[Given data]
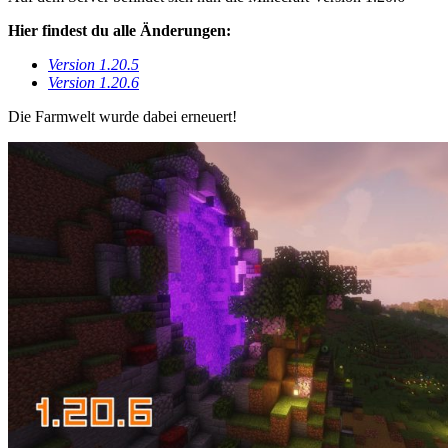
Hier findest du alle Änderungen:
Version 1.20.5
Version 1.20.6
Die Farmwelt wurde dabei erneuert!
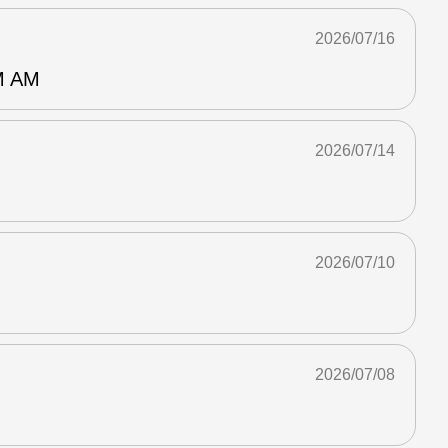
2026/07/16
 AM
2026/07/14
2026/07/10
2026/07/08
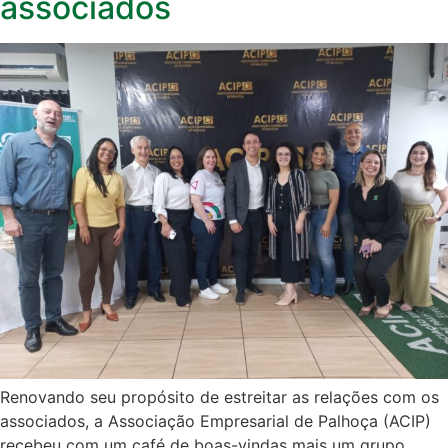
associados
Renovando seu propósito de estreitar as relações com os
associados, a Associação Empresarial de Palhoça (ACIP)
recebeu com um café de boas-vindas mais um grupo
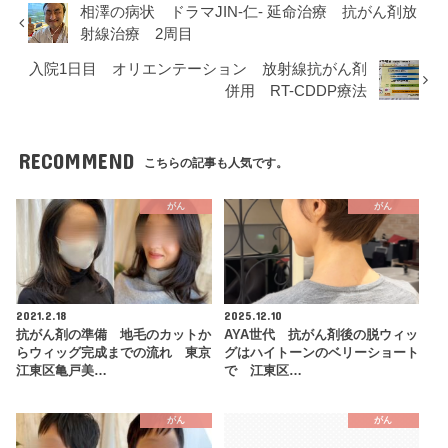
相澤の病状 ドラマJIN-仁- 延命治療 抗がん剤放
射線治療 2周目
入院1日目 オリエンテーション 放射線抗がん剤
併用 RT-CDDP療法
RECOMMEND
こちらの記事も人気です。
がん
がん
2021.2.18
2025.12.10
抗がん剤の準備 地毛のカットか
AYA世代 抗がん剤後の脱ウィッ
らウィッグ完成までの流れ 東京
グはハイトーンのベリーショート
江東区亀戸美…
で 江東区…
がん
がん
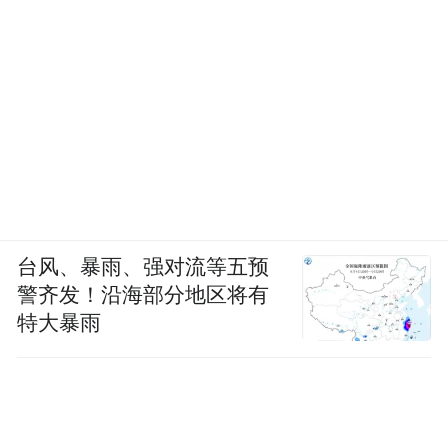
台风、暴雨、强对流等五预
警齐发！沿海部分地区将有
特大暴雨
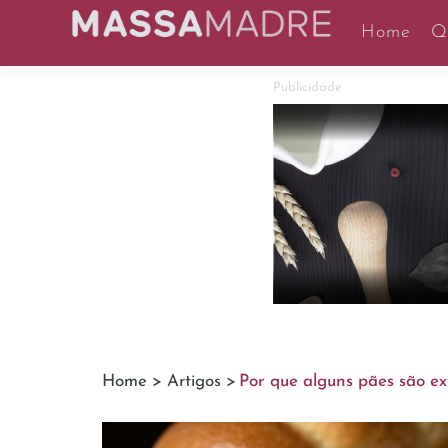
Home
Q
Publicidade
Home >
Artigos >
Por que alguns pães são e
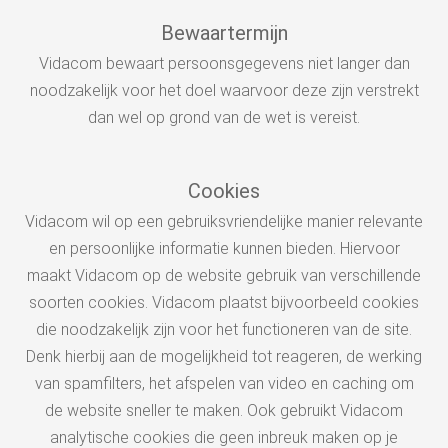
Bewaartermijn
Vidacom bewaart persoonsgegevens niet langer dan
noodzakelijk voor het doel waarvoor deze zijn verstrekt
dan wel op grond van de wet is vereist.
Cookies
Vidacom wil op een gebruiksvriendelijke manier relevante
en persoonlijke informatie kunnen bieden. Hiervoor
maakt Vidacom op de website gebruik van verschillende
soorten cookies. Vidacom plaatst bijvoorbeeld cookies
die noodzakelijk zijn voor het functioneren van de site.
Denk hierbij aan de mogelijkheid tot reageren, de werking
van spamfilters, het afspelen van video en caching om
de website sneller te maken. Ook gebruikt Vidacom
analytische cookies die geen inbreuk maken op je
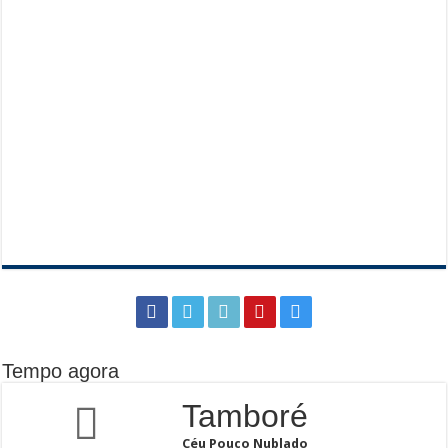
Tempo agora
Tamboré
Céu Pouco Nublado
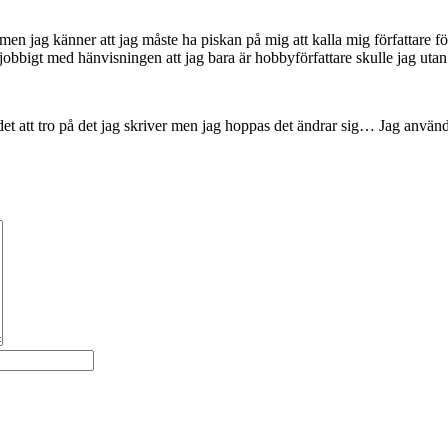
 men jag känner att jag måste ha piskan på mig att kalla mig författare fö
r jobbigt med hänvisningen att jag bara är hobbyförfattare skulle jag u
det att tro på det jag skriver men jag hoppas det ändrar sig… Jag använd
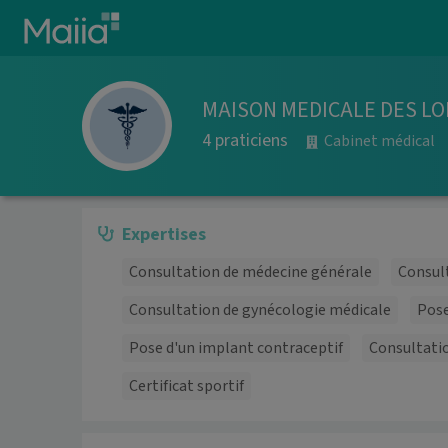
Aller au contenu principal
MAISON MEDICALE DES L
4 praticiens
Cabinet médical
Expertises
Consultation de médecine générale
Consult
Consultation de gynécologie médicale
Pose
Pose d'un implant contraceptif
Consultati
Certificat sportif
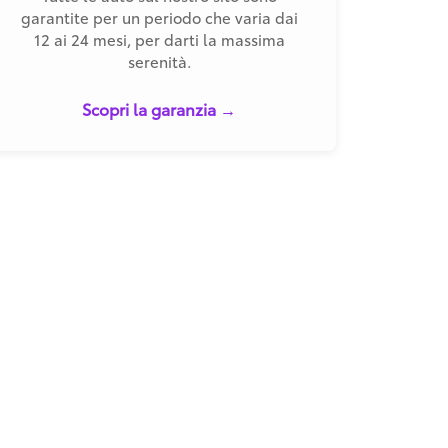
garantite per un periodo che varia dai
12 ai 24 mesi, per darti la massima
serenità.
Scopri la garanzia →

[Directions for this task] Copy only the part of the records that runs from the first line to the line with "グはハイトーンのベリーショート", ends included, leaving pictures out.

[Reply]
Hier findest du alle Änderungen:
Version 1.20.5
Version 1.20.6
Die Farmwelt wurde dabei erneuert!
2026/07/16
 AM
2026/07/14
2026/07/10
2026/07/08
associados
Renovando seu propósito de estreitar as relações com os
associados, a Associação Empresarial de Palhoça (ACIP)
recebeu com um café de boas-vindas mais um grupo
相澤の病状 ドラマJIN-仁- 延命治療 抗がん剤放
射線治療 2周目
入院1日目 オリエンテーション 放射線抗がん剤
併用 RT-CDDP療法
RECOMMEND
こちらの記事も人気です。
がん
がん
2021.2.18
2025.12.10
抗がん剤の準備 地毛のカットか
AYA世代 抗がん剤後の脱ウィッ
らウィッグ完成までの流れ 東京
グはハイトーンのベリーショート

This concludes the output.